Most of Our Tests Were Underpowered: The Pre-Test Calculation That Would Have Saved Months of Wasted Runtime
the vast majority of our tests were underpowered — coin-flip chance of detecting real effects. One needed nearly a year. Here's the pre-test calculation that prevents this waste.
Editorial disclosure
This article lives on the canonical GrowthLayer blog path for indexing consistency. Review rules, sourcing rules, and update rules are documented in our editorial policy and methodology.
I want to tell you about a test we ran on a page with fewer than fifty daily visitors.
It was a reasonable-looking test on paper. The page was real, the hypothesis was grounded, the form was a genuine conversion barrier. Someone had done the work to identify the problem and design a solution. The test was built, QA'd, and launched.
What nobody had done was run the sample size calculation.
If they had, they would have discovered that to detect a 10% lift on that page at 80% power with a two-tailed test at 95% confidence, the test needed nearly a year of runtime. Nearly a full year. And that is assuming the page traffic held steady — which it would not, because seasonal variation in the category meant Q4 traffic was roughly 40% lower than Q3.
The test would never have had a meaningful chance of detecting the effect it was looking for. It was not a test. It was an observational study with a variant toggle.

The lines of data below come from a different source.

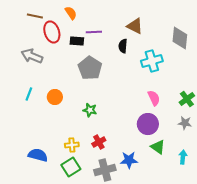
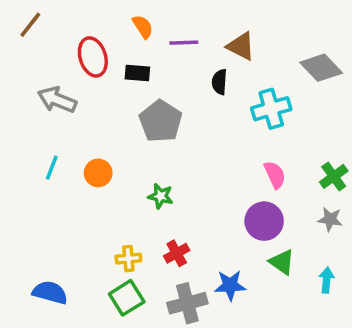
orange semicircle: (71, 13) -> (143, 27), moved
brown line: (35, 16) -> (30, 25), moved, turned -63
purple line: (94, 32) -> (184, 43), moved
gray diamond: (180, 38) -> (321, 68), turned -50
blue semicircle: (38, 155) -> (50, 292), moved

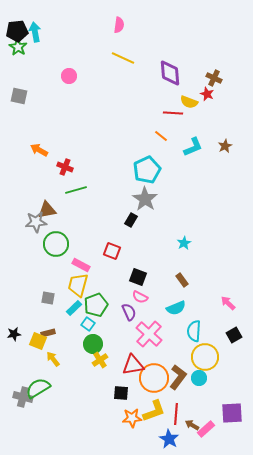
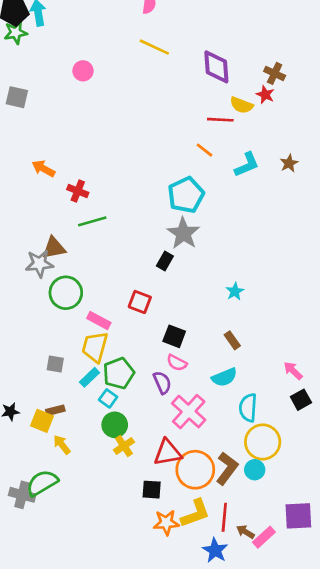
green star: (18, 47) -> (16, 33), turned 30
black square: (234, 335) -> (301, 400), moved

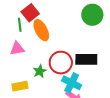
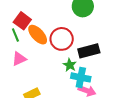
red circle: (61, 63) -> (62, 39), moved
green star: (40, 71) -> (70, 65), moved

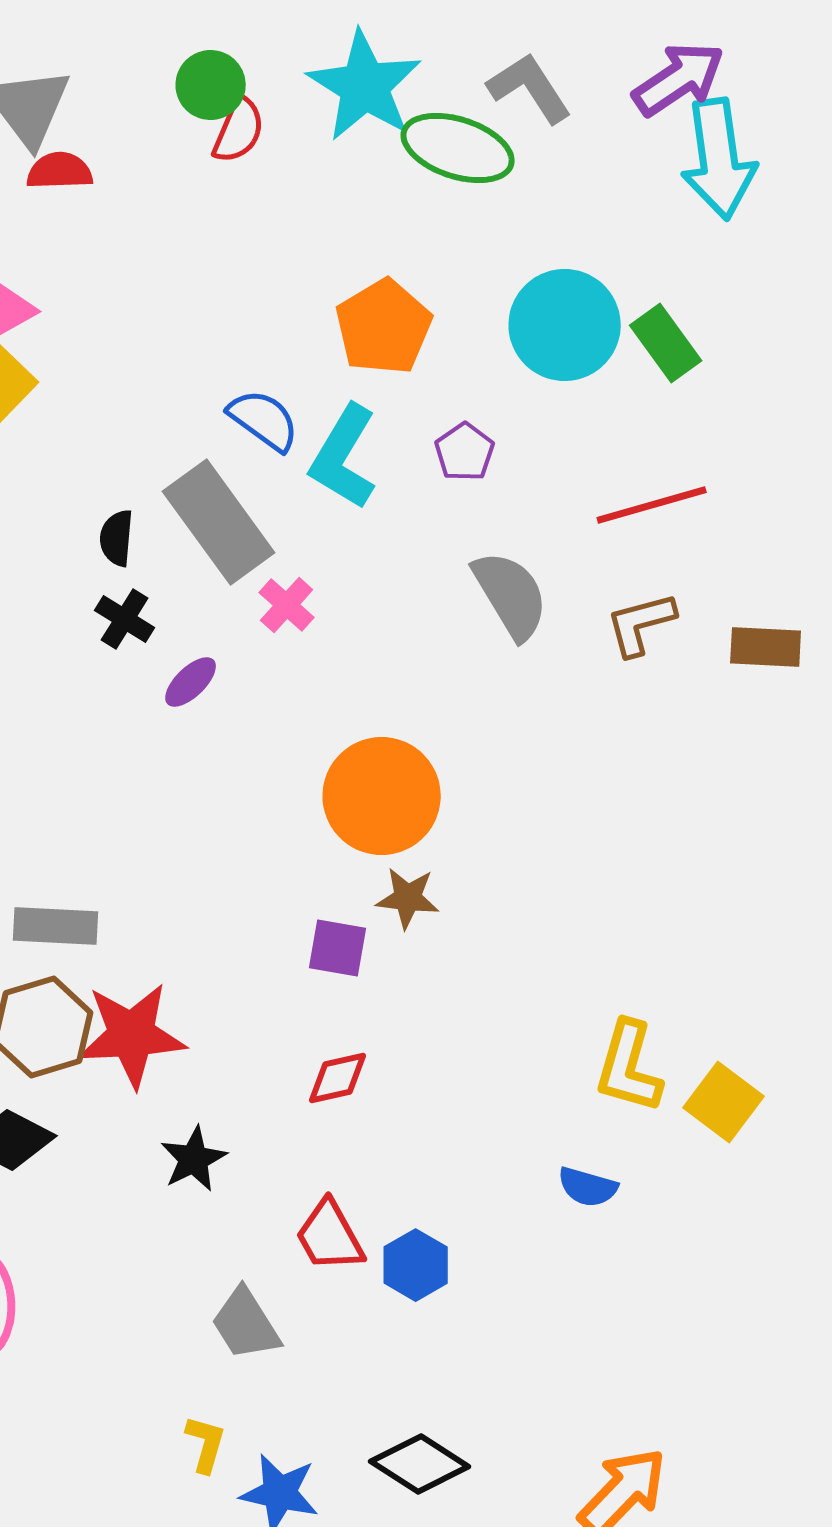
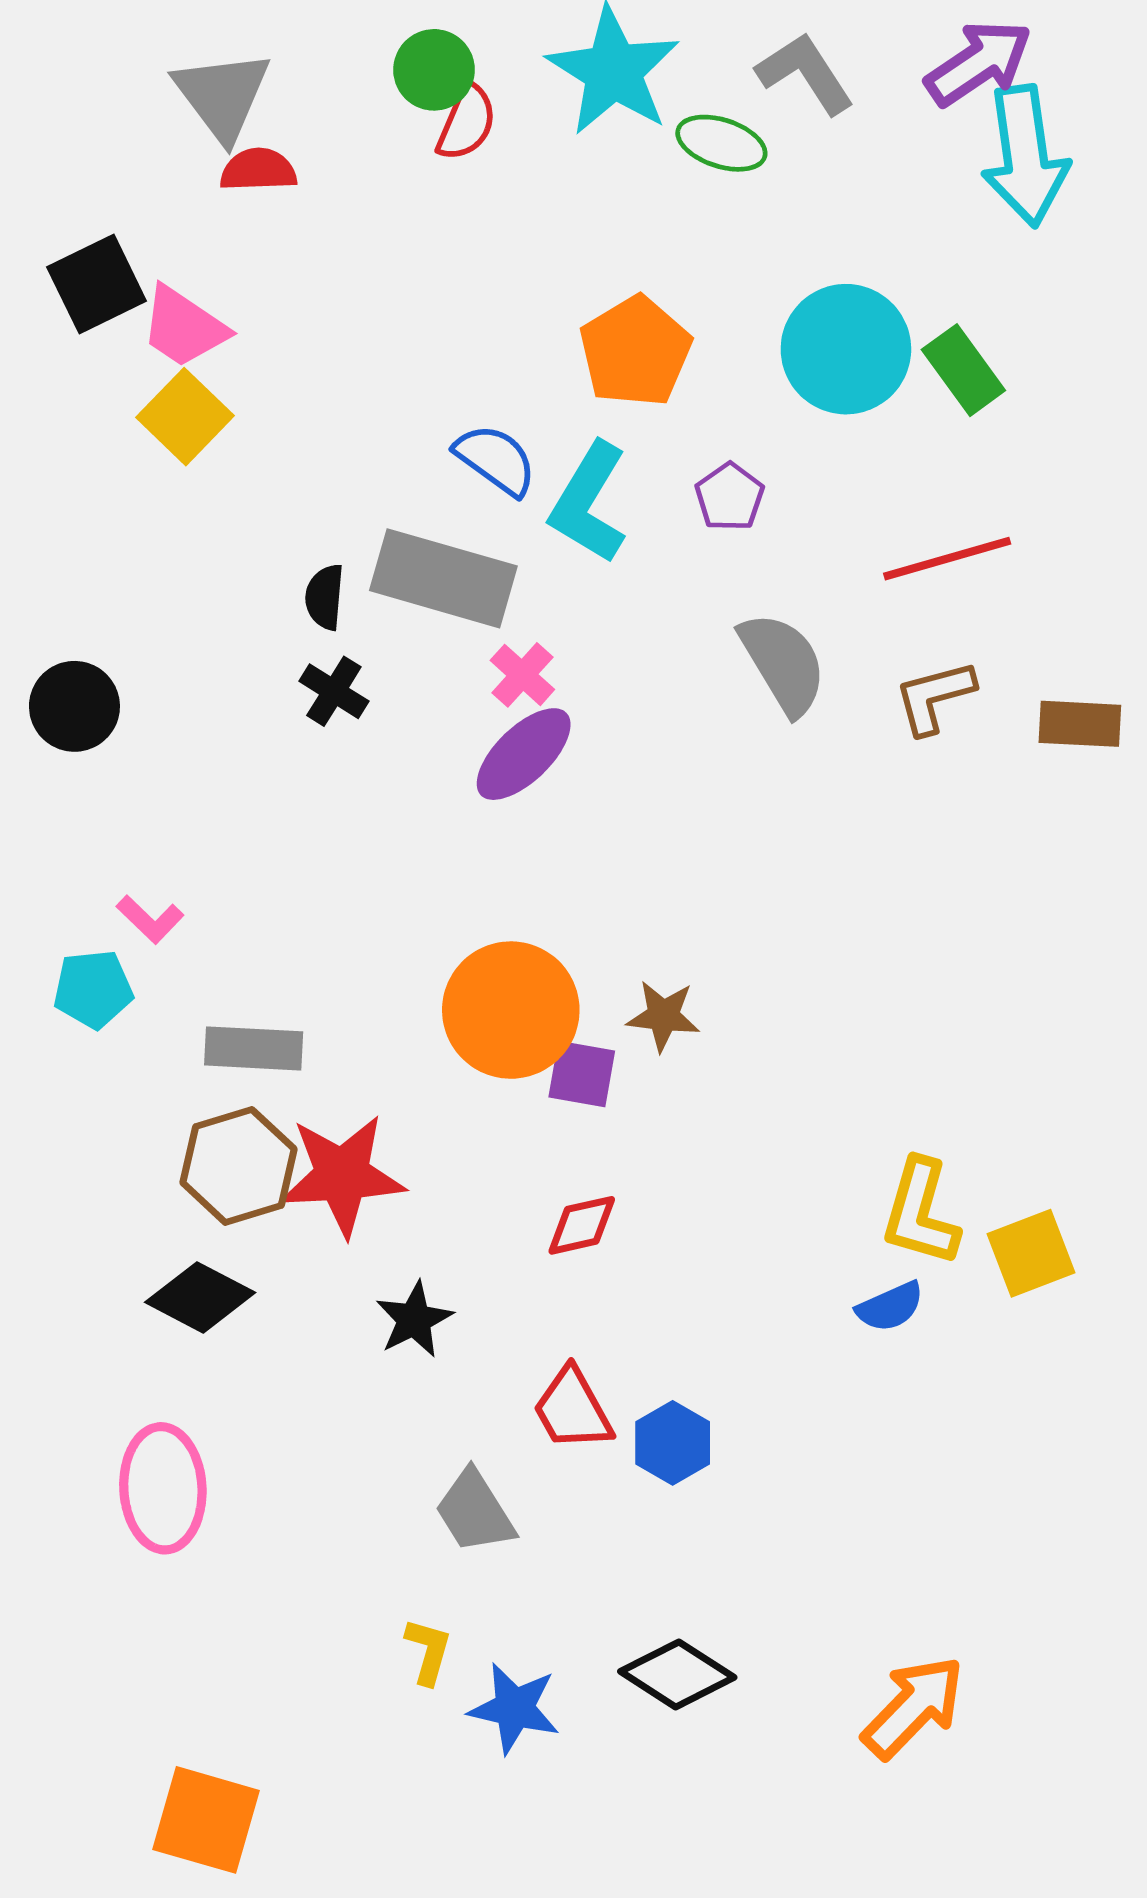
green ellipse: (458, 148) -> (721, 143), size x0.7
gray rectangle: (219, 522) -> (443, 578), turned -38
purple ellipse: (191, 682) -> (524, 754), moved, size x1.6
orange circle: (382, 796) -> (511, 1010), moved
yellow square: (724, 1102) -> (1031, 1253), turned 32
blue semicircle: (588, 1187) -> (890, 1307), moved, turned -40

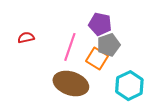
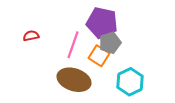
purple pentagon: (100, 24) -> (102, 23), size x1.4

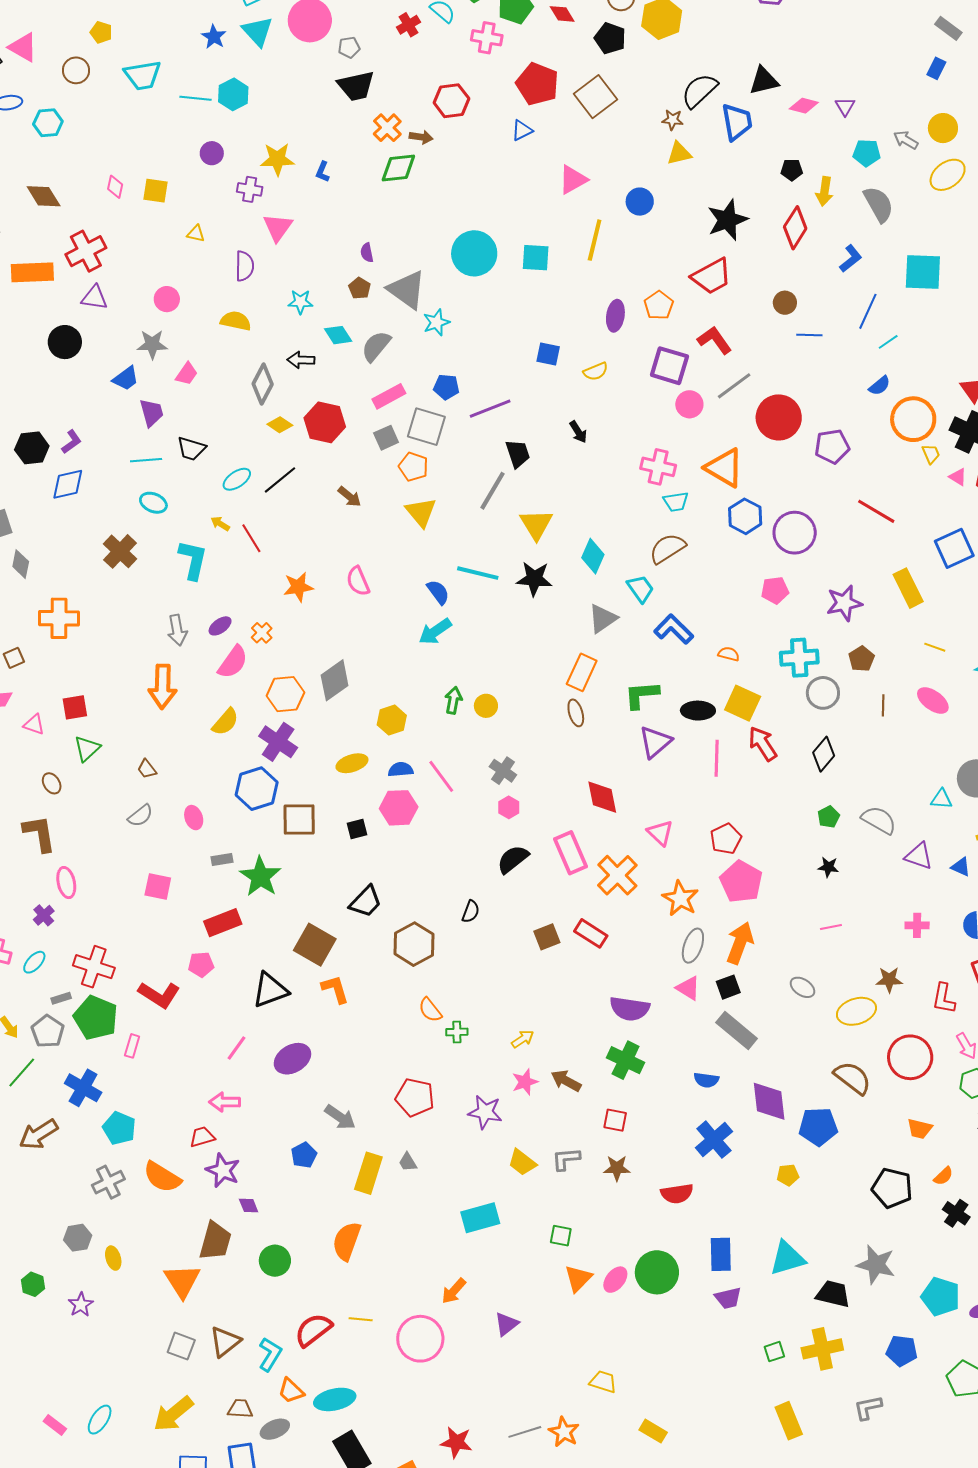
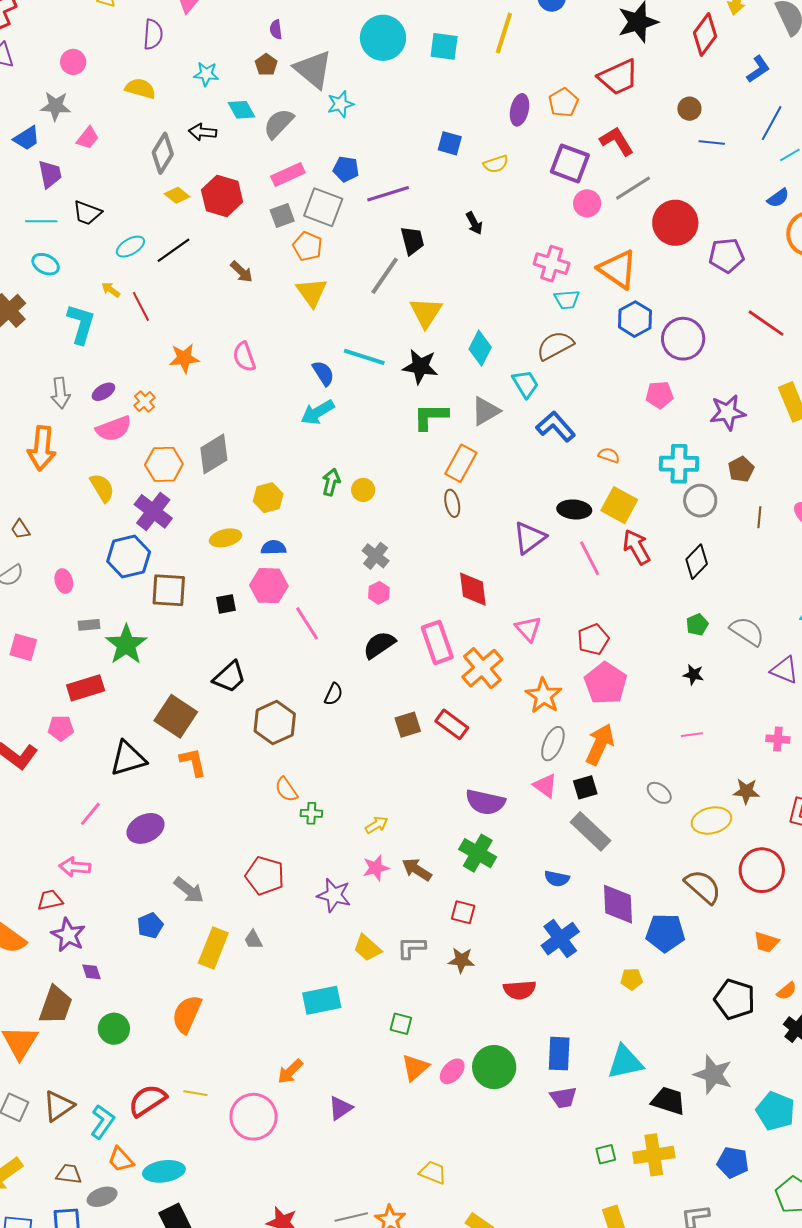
pink semicircle: (233, 662) -> (114, 429), turned 30
green L-shape: (642, 695) -> (431, 416), moved
yellow semicircle: (225, 722) -> (102, 488), turned -76
pink line: (717, 758) -> (590, 558), turned -33
pink line: (441, 776) -> (307, 623), moved

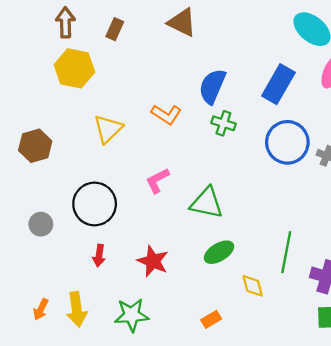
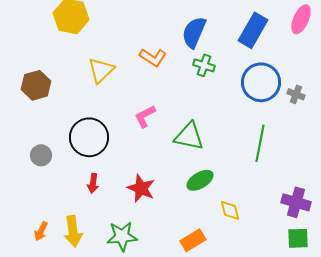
green line: (286, 252) -> (260, 143), moved
orange rectangle: (211, 319) -> (193, 240), size x1.4

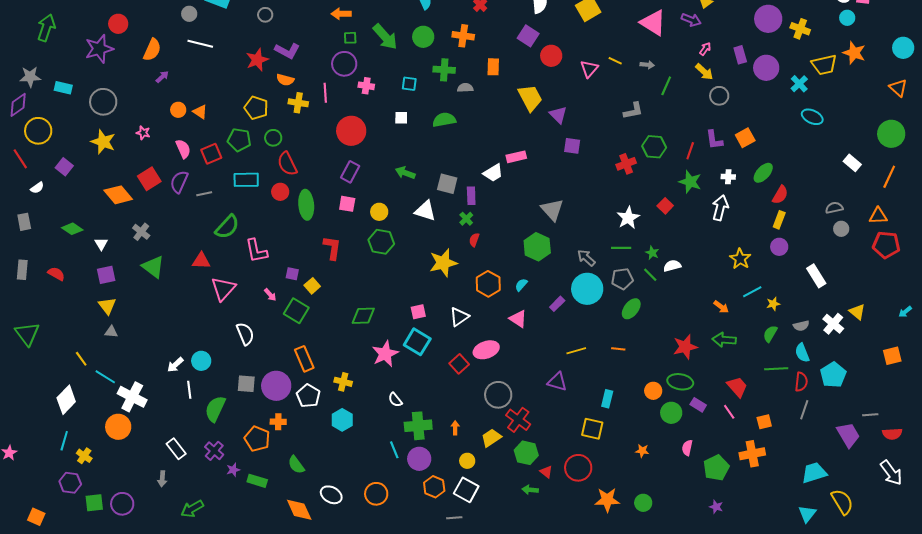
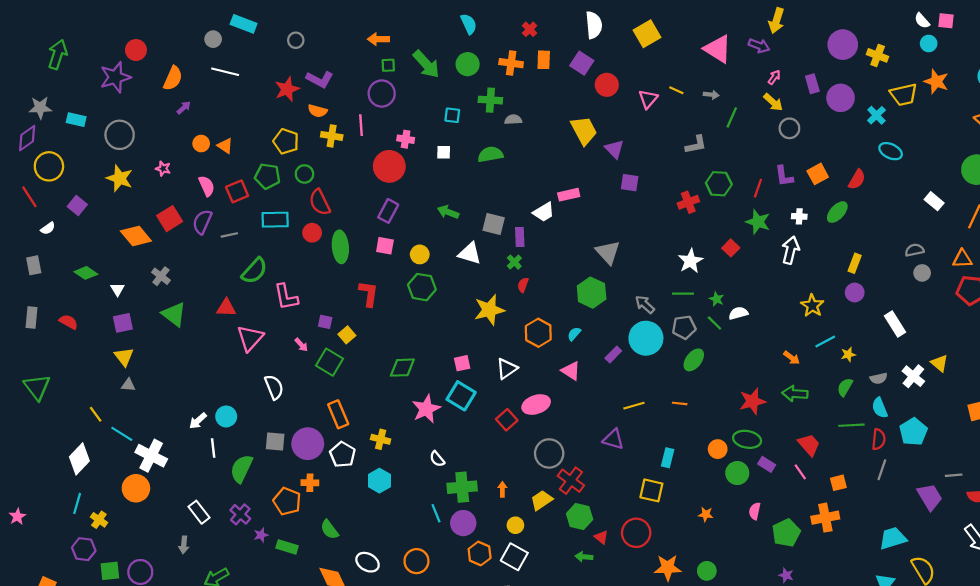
orange rectangle: (493, 67) -> (544, 60), moved
pink cross: (366, 86) -> (406, 139), moved
red semicircle: (780, 195) -> (857, 179), moved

When we ran a comprehensive power audit of the test portfolio — pulling every completed experiment, calculating retrospective power given actual traffic and the minimum detectable effect that would have been commercially meaningful — the vast majority of tests had achieved statistical power below 50%. Most of them sat between 25% and 45%. A coin flip has 50% power. Most of our tests were worse than a coin flip at detecting real effects.
This is not a story about a poorly run program. It is a story about a structural problem that affects most experimentation programs, including well-funded ones at sophisticated organizations. And it has a solution that is genuinely simple — not easy to implement organizationally, but simple to understand and execute technically.
What Statistical Power Actually Means for Your Test Program
Power is the probability that your test will detect a real effect, given that the effect actually exists. An 80% power test, set up correctly, has an 80% chance of returning a statistically significant result when the true effect size equals or exceeds your minimum detectable effect (MDE). A 45% power test has a 45% chance.
The implication that most teams underestimate: a test with 45% power is not just "less certain" than a test with 80% power. It is actively misleading. When a 45% power test returns a non-significant result, you cannot distinguish between "the hypothesis is wrong" and "the test was too small to see the effect." The result is genuinely uninformative — it tells you nothing useful. You have spent testing velocity, developer time, and weeks of real traffic to generate a null result that you cannot interpret.
Now multiply that by the vast majority of your portfolio.
What I found when I audited the full dataset was not that we had been running tests and learning slowly. We had been running tests and not learning at all on most of them — or worse, learning the wrong thing. There were six tests in the dataset that showed strong Bayesian directional signals — probabilities of 80% or higher that the variant was genuinely better than control — that were closed as inconclusive because they never reached frequentist significance. Each of those tests needed only 2-3x more traffic to cross the threshold. They were killed 40-50% of the way to a real result.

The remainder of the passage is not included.